怎么判断素数python
@酆陈6584:python编写一个函数 判断是否为素数 -
司史18259943531…… def Is_Prime(n): for i in range(2,int(n**(1/2))+1): if n % i == 0: return False break else: return True 程序缩进如图所示
@酆陈6584:求Python 代码:实现质数的判断 -
司史18259943531…… def isPrime(n): if n <= 1: return False i = 2 while i*i <= n: if n % i == 0: return False i += 1 return True
@酆陈6584:如何用python语言判断i是否为素数 -
司史18259943531…… a = 0 list = [] for i in range(101,200,2): flag=0 for j in range(2,i/2+1): if (i%j == 0): flag = 0 break else: flag = 1 continue if flag == 1: list.append(i) a+=1 print list print a
@酆陈6584:python编程素数判断 -
司史18259943531…… def getprimelist(n): length=(n-3)//2+1 primelist=[True]*length for i in range(length): if primelist[i] is True: number=2*i+3 for j in range(i+number,length,number): primelist[j]=False return [2]+[2*i+3 for i,sign in enumerate(primelist) if sign] def isprime...

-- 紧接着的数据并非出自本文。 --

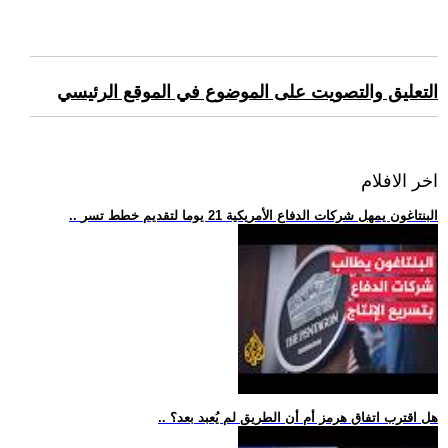
التعليق والتصويت على الموضوع في الموقع الرئيسي
اخر الافلام
.. البنتاغون يمهل شركات الدفاع الأمريكية 21 يوما لتقديم خطط تسر
.. هل اقترب اتفاق هرمز أم أن الطريق لم يُعبد بعد؟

@酆陈6584:如何使用Python检测素数实例说明 -
司史18259943531…… num = int(input("please enter the number:")) for i in range(2, num):if num % i == 0:print(" %d is not a prime number!" % num) break else:print(" %d is a prime number!" % num)
@酆陈6584:求助用python编写“判断101 - 200之间有多少个素数.”的代码? -
司史18259943531…… s=set(( n for n in range (101,201) for k in range (2,n) if n%k==0 )) t=set((n for n in range(101,201))) print(sorted(t-s))

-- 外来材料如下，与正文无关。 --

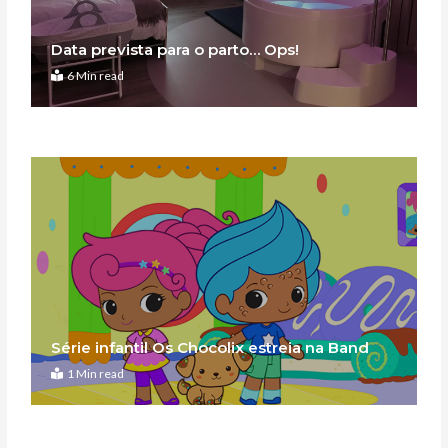
Data prevista para o parto… Ops!
6 Min read
Série infantil Os Chocolix estreia na Band
1 Min read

@酆陈6584:python 求素数用什么方法达到时间最快
司史18259943531…… 判断是否素数:def isprime(n): if n in [2,3,5,7,11]: return True for i in range(3, int(n**0.5)+1): if n%i == 0: return False return True
@酆陈6584:python,不用for 和 while循环写一个判断素数的代码 -
司史18259943531…… 1 2 3 4 5 6 7 8 9 10 11 12 defisPrime(n, i=2): ifn <=1: returnFalseifi *i <=n: ifn %i ==0: returnFalse else: i +=1 returnisPrime(n, i)returnTrue
@酆陈6584:python如何算质数和 -
司史18259943531…… 你好的!import math def is_prime(n): # 简化问题,先利用函数判断是否为质数 if n == 1: # =是赋值,==才是判断,切记切记 return False for i in range(2, int(math.sqrt(n))+1): # 质数判断条件,注意+1 if n % i == 0: return False return True ...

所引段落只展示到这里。